Segundo Freud (1923/1974), a psicanálise é também um método de investigação. Deste modo, a psicanálise é pesquisa e, na verdade, só sobrevive se continua a ser investigativa. Já o problema da pesquisa acadêmica em psicanálise é similar a qualquer questão sobre a relação entre psicanálise e universidade. Questão relevante, pois a psicanálise possui muitos representantes entre os docentes pesquisadores e entre alunos em formação, mas para a qual os necessários debates encontram sempre respostas provisórias.

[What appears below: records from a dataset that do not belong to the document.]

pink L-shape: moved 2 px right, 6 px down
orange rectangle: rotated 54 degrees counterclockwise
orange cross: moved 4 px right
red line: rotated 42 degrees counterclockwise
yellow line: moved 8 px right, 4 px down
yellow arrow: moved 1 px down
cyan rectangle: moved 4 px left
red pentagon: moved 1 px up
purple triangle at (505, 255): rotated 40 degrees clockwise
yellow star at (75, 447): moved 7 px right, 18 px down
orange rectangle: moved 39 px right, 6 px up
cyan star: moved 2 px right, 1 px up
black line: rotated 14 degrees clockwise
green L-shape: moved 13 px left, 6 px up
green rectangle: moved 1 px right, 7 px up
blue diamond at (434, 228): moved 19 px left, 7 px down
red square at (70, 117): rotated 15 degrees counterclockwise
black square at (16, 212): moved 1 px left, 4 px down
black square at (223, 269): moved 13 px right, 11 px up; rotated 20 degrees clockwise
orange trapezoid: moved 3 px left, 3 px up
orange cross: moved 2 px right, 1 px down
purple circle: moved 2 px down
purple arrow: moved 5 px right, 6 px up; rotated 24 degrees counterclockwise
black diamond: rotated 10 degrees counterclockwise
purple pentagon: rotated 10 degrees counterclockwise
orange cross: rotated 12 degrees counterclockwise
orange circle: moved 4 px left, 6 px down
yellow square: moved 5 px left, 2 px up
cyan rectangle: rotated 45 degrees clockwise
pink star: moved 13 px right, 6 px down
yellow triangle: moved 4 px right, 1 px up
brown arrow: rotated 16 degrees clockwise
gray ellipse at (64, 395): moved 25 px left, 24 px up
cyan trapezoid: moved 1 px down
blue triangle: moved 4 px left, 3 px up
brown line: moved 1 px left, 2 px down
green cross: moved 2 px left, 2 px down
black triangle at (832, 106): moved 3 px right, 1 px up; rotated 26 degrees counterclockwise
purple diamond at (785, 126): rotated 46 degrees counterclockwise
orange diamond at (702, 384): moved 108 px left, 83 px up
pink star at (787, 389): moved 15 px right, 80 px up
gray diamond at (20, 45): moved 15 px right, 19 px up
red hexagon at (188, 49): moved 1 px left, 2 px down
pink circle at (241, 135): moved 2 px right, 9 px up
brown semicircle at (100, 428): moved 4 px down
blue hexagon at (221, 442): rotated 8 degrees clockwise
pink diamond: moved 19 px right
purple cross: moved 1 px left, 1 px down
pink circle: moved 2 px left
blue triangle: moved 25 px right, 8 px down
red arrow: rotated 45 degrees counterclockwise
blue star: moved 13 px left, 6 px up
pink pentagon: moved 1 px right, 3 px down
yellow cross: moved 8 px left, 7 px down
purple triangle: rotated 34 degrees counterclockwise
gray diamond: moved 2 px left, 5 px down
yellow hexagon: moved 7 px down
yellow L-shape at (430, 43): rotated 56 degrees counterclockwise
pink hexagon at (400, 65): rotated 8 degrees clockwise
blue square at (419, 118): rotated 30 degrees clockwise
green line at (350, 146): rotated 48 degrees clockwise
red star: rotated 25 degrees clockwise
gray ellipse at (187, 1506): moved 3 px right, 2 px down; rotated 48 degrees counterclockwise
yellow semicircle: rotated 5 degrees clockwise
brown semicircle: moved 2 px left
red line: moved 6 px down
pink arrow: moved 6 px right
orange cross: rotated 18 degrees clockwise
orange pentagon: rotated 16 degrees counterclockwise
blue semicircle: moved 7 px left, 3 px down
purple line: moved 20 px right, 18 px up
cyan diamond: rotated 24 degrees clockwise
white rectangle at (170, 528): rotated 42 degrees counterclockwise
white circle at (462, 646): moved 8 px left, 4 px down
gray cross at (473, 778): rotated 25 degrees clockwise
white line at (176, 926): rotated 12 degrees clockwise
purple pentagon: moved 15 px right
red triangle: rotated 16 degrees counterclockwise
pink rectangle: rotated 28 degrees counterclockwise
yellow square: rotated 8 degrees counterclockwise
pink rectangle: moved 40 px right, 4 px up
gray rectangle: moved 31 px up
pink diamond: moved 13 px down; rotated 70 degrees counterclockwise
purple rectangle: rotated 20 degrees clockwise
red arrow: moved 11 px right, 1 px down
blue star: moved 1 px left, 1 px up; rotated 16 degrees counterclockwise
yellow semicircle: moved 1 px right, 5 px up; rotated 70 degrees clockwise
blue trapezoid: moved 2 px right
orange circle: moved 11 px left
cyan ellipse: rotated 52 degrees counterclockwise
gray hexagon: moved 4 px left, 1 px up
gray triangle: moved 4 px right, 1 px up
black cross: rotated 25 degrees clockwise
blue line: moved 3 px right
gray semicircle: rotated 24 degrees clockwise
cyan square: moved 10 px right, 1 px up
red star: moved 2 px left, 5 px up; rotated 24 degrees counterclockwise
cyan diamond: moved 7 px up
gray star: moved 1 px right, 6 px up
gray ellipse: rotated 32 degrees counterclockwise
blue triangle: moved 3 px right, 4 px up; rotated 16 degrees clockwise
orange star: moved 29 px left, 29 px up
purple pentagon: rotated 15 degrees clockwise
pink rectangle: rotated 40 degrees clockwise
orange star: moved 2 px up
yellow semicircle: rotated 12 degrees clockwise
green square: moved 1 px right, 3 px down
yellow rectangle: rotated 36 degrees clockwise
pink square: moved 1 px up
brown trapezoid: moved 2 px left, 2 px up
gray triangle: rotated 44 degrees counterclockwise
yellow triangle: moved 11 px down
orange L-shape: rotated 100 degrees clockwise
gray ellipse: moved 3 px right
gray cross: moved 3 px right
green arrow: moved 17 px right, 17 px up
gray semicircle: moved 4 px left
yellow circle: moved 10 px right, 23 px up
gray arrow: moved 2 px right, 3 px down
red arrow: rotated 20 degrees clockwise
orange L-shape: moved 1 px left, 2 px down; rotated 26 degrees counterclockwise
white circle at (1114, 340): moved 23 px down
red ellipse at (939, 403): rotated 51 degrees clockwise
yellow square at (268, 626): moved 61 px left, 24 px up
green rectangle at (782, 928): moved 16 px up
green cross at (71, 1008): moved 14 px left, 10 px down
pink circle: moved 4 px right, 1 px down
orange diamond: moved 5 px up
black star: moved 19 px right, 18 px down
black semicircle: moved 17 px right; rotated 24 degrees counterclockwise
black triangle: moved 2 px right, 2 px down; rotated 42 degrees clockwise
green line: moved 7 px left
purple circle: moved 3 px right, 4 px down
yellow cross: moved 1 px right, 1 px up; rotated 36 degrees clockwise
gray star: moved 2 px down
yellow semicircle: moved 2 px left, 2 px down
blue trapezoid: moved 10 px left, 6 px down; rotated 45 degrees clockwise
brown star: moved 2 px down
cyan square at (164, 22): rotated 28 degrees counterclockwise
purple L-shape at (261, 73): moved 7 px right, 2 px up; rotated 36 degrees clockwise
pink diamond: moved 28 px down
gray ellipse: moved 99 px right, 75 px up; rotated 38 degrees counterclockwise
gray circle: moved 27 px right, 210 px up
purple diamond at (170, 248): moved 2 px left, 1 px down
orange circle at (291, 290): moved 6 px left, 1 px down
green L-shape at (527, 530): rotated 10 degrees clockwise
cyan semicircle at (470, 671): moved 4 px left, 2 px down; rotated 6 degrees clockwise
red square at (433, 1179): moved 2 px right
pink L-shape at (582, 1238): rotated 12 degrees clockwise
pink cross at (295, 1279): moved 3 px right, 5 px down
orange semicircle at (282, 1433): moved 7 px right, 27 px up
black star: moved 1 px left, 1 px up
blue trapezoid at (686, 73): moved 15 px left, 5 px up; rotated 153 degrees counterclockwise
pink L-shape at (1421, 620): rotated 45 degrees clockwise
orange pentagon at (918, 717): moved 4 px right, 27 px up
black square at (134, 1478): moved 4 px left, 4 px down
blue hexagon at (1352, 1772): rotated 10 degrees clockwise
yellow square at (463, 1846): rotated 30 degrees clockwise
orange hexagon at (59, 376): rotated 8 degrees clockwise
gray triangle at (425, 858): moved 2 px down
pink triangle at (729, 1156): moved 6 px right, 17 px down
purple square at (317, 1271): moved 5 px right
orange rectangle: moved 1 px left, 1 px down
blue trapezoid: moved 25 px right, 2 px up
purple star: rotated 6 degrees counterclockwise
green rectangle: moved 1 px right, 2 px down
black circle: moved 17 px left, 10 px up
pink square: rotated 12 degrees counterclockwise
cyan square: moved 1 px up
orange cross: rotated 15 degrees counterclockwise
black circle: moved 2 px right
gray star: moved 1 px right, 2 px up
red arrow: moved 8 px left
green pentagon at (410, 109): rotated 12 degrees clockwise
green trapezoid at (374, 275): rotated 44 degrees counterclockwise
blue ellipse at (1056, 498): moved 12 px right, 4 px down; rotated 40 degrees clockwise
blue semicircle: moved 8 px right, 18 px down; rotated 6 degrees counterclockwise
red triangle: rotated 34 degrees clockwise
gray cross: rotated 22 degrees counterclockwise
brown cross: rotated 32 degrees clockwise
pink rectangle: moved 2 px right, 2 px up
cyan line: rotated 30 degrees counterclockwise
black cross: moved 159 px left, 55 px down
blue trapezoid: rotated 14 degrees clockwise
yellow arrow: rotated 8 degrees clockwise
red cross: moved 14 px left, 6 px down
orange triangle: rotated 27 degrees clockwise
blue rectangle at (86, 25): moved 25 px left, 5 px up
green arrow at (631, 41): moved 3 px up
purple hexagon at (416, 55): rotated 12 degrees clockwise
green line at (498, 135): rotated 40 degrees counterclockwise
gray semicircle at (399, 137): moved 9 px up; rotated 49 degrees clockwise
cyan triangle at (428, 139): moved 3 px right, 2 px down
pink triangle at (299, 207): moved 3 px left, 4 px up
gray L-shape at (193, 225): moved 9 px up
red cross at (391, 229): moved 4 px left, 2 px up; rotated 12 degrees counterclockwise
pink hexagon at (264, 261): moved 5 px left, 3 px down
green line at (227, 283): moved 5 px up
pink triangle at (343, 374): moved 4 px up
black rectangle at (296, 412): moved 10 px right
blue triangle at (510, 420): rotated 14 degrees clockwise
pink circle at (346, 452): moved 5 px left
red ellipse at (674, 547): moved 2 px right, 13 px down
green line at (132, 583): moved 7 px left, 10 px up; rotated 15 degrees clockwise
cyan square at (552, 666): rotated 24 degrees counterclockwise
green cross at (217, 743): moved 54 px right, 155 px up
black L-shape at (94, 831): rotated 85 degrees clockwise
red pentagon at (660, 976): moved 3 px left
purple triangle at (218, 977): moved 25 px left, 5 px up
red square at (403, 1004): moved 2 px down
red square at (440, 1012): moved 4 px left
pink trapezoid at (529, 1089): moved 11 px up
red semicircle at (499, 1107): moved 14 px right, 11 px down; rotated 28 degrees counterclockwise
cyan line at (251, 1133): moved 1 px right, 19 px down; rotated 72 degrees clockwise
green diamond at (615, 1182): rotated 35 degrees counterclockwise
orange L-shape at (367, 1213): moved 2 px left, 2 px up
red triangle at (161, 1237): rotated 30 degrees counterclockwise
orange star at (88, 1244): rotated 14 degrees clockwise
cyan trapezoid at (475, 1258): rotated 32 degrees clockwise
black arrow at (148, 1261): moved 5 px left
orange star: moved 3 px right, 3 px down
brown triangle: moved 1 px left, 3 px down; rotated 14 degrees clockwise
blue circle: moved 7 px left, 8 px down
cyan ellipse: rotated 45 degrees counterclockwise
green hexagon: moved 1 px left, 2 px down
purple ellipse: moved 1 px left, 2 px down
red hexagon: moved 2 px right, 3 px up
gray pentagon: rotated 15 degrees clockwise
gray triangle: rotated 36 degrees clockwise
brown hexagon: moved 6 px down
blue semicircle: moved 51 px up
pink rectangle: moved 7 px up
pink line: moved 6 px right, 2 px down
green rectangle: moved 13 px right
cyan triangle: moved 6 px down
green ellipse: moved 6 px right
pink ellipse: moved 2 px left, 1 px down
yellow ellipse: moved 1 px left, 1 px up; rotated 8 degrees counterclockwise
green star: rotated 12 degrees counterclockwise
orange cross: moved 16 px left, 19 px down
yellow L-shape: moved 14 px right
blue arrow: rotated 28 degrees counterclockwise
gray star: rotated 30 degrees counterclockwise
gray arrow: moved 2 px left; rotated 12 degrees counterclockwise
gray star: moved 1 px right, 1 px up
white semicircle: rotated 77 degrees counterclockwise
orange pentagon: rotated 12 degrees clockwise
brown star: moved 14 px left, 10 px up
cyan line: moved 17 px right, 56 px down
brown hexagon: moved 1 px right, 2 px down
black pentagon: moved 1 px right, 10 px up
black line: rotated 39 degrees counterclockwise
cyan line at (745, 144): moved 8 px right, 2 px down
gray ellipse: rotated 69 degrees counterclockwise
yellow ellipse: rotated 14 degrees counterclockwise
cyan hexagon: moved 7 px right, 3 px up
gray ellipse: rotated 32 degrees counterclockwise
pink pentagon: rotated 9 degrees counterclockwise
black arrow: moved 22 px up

Dois pontos importantes atravessam as perguntas sobre o método psicanalítico em pesquisa acadêmica.
O primeiro ponto diz respeito ao problema da divisãoentre psicanálise pura e psicanálise aplicada, ou, nos termos de Lacan (1967/2003), entre psicanálise em intensão e extensão. A primeira se refere à formação do analista, à singularidade da experiência clínica analítica. A segunda se refere aos efeitos do discurso analítico no laço entre os próprios analistas, entre os analistas e os outros discursos sociais e campos de saber e, mais amplamente, a presença da psicanálise na mídia, nos livros e universidades - o que implica a pesquisa em psicanálise.
O segundo ponto se relaciona com a afirmativa, presente em muitos autores conhecidos (Birman, 1994; Herrmann, 2004; Lowenkron, 2004), de que para que um pesquisador possa afirmar que utiliza o método psicanalítico, ele deve levar em conta a transferência. Chama atenção o fato de que tal afirmativa esteja presente em autores participantes de linhas teóricas diferentes dentro do campo psicanalítico. Isto significa que apesar das diferenças de concepção sobre clínica e articulação conceitual, a questão da importância da consideração da transferência em psicanálise é ponto de convergência.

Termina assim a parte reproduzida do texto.